▸ **Work instruction**: Quote from the first line below through the line that contains "kostenloses WLAN?", both included, and leave the pictures out.

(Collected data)
'''

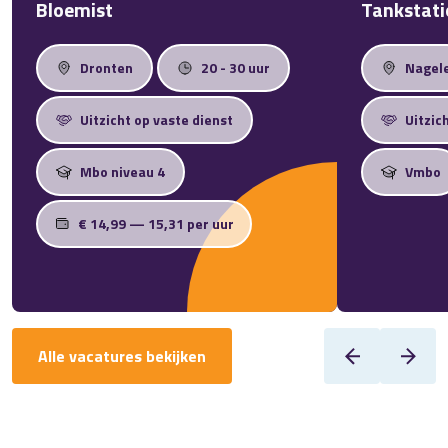
Bloemist
Tankstat
Dronten
20 - 30 uur
Nagel
Uitzicht op vaste dienst
Uitzic
Mbo niveau 4
Vmbo
€ 14,99 — 15,31 per uur
Alle vacatures bekijken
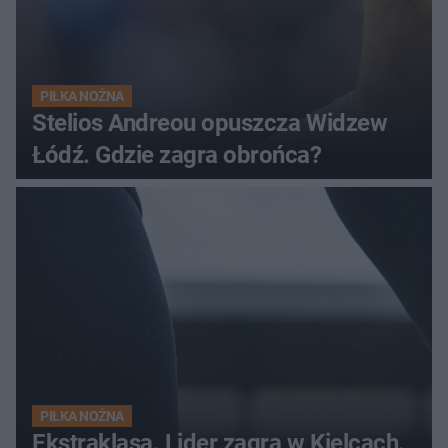
PIŁKA NOŻNA
Stelios Andreou opuszcza Widzew
Łódź. Gdzie zagra obrońca?
PIŁKA NOŻNA
Ekstraklasa. Lider zagra w Kielcach.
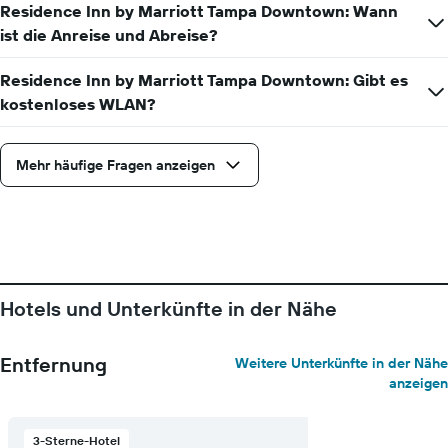
Residence Inn by Marriott Tampa Downtown: Wann
Das
ist die Anreise und Abreise?
Diagramm
hat
1
Residence Inn by Marriott Tampa Downtown: Gibt es
Y-
kostenloses WLAN?
Achse,
die
den
Mehr häufige Fragen anzeigen
durchschnittlichen
Zimmerpreis
anzeigt
Hotels und Unterkünfte in der Nähe
Entfernung
Weitere Unterkünfte in der Nähe
anzeigen
3-Sterne-Hotel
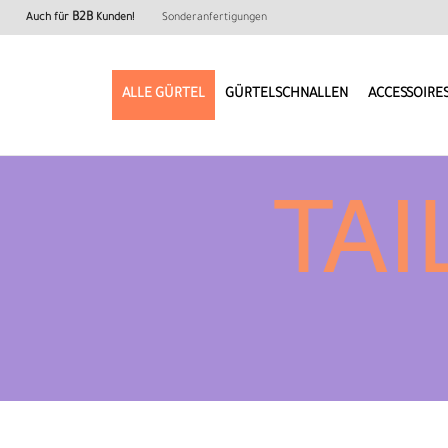
B2B
Auch für
Kunden!
Sonderanfertigungen
FILTER
Farbraum
ALLE GÜRTEL
GÜRTELSCHNALLEN
ACCESSOIRE
Gürtelschnallenfarbe
TA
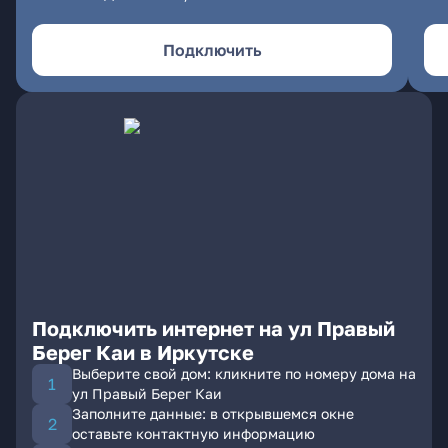
Подключить
Подключить интернет на ул Правый
Берег Каи в Иркутске
Выберите свой дом: кликните по номеру дома на
ул Правый Берег Каи
Заполните данные: в открывшемся окне
оставьте контактную информацию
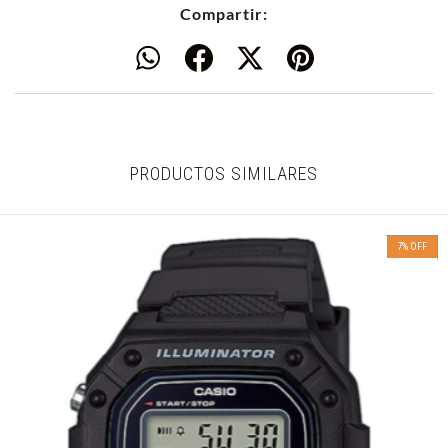
Compartir:
PRODUCTOS SIMILARES
7
%
OFF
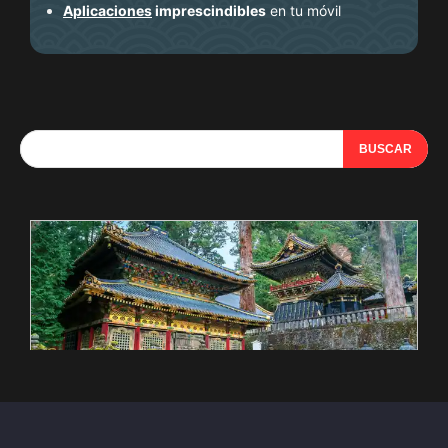
Aplicaciones
imprescindibles
en tu móvil
BUSCAR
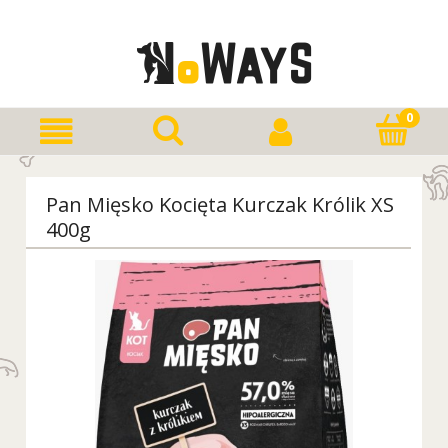
Pan Mięsko Kocięta Kurczak Królik XS
400g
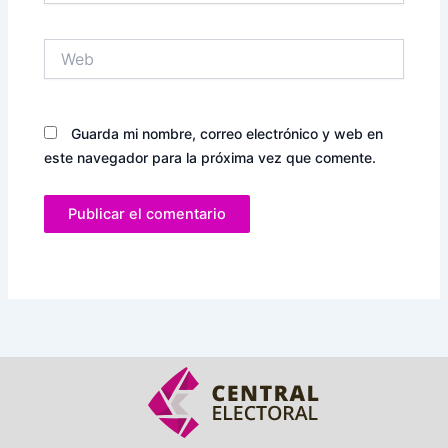
Web
Guarda mi nombre, correo electrónico y web en
este navegador para la próxima vez que comente.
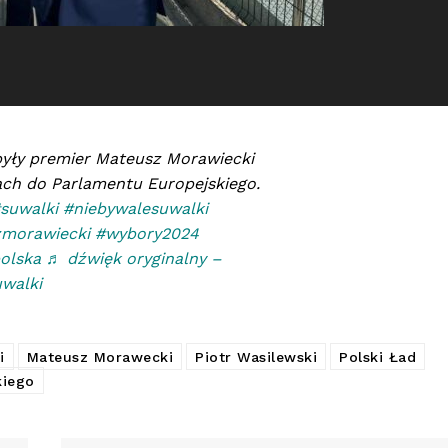
yły premier Mateusz Morawiecki
ach do Parlamentu Europejskiego.
suwalki
#niebywalesuwalki
morawiecki
#wybory2024
olska
♬ dźwięk oryginalny –
walki
i
Mateusz Morawecki
Piotr Wasilewski
Polski Ład
kiego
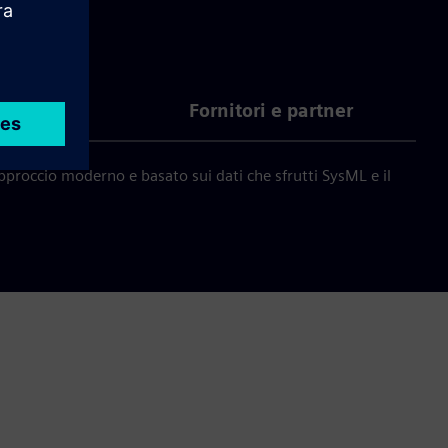
continue
Fornitori e partner
approccio moderno e basato sui dati che sfrutti SysML e il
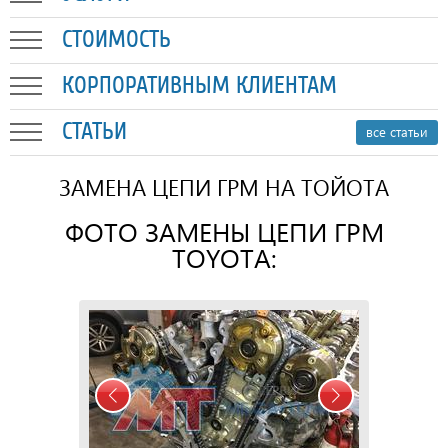
СТОИМОСТЬ
КОРПОРАТИВНЫМ КЛИЕНТАМ
СТАТЬИ
все статьи
ЗАМЕНА ЦЕПИ ГРМ НА ТОЙОТА
ФОТО ЗАМЕНЫ ЦЕПИ ГРМ
TOYOTA:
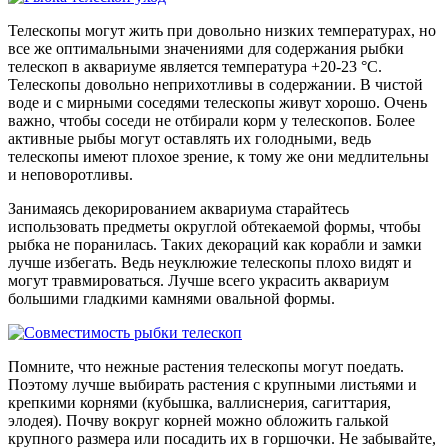
Телескопы могут жить при довольно низких температурах, но
все же оптимальными значениями для содержания рыбки
телескоп в аквариуме является температура +20-23 °C.
Телескопы довольно неприхотливы в содержании. В чистой
воде и с мирными соседями телескопы живут хорошо. Очень
важно, чтобы соседи не отбирали корм у телескопов. Более
активные рыбы могут оставлять их голодными, ведь
телескопы имеют плохое зрение, к тому же они медлительны
и неповоротливы.
Занимаясь декорированием аквариума старайтесь
использовать предметы округлой обтекаемой формы, чтобы
рыбка не поранилась. Таких декораций как корабли и замки
лучше избегать. Ведь неуклюжие телескопы плохо видят и
могут травмироваться. Лучше всего украсить аквариум
большими гладкими камнями овальной формы.
Помните, что нежные растения телескопы могут поедать.
Поэтому лучше выбирать растения с крупными листьями и
крепкими корнями (кубышка, валлиснерия, сагиттария,
элодея). Почву вокруг корней можно обложить галькой
крупного размера или посадить их в горшочки. Не забывайте,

'''

▸ **Result of the exercise**:
Bloemist
Tankstat
Dronten
20 - 30 uur
Nagel
Uitzicht op vaste dienst
Uitzic
Mbo niveau 4
Vmbo
€ 14,99 — 15,31 per uur
Alle vacatures bekijken
PIŁKA NOŻNA
Stelios Andreou opuszcza Widzew
Łódź. Gdzie zagra obrońca?
PIŁKA NOŻNA
Ekstraklasa. Lider zagra w Kielcach.
Residence Inn by Marriott Tampa Downtown: Wann
Das
ist die Anreise und Abreise?
Diagramm
hat
1
Residence Inn by Marriott Tampa Downtown: Gibt es
Y-
kostenloses WLAN?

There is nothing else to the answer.